Copy every line of the entries that has the string "opdracht" in it.

[Extracted page text data]
--- START ---
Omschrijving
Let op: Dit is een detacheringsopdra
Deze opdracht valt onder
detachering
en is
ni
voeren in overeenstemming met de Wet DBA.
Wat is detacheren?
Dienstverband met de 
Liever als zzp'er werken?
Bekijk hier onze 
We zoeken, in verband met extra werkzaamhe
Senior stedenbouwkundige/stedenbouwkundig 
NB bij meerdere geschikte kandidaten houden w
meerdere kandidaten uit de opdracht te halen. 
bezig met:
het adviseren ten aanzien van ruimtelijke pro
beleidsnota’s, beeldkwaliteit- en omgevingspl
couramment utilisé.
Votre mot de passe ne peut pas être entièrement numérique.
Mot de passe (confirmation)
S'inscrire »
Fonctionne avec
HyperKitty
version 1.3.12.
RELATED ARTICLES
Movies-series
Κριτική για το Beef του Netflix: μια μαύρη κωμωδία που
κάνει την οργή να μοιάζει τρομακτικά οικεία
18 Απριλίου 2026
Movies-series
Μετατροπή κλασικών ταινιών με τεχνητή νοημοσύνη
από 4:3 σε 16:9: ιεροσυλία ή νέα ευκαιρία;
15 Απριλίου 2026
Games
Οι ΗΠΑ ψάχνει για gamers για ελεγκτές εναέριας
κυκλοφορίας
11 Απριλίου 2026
--- END ---
--- START ---
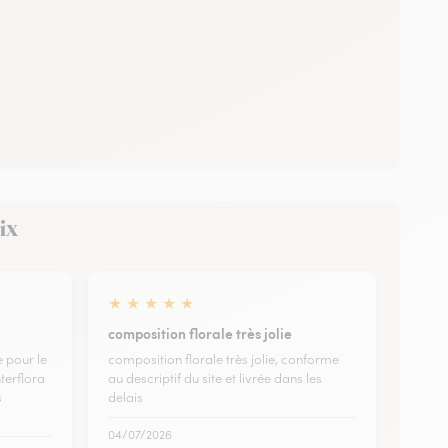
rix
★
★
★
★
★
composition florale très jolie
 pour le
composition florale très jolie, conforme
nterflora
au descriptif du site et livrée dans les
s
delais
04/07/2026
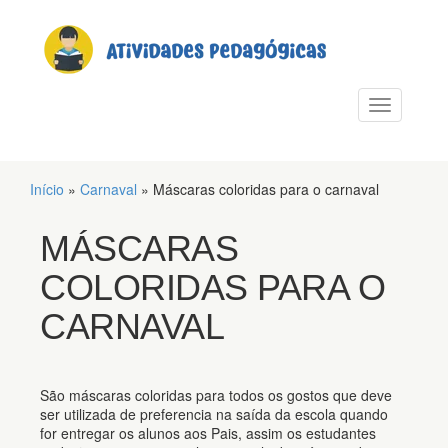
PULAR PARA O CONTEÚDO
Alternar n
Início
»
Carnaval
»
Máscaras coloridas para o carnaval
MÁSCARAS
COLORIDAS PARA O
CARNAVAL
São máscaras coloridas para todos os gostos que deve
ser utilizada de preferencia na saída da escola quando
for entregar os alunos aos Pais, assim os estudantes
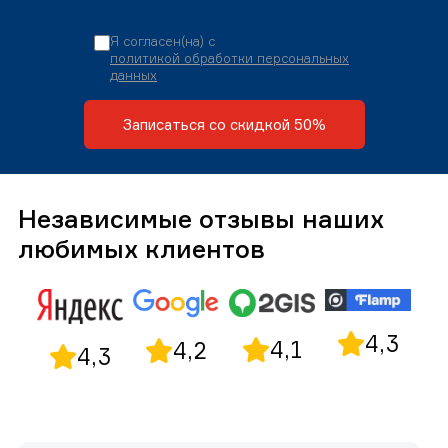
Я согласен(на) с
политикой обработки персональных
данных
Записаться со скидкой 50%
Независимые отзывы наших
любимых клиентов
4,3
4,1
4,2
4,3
--- END ---
Task output>
Deze opdracht valt onder
meerdere kandidaten uit de opdracht te halen. 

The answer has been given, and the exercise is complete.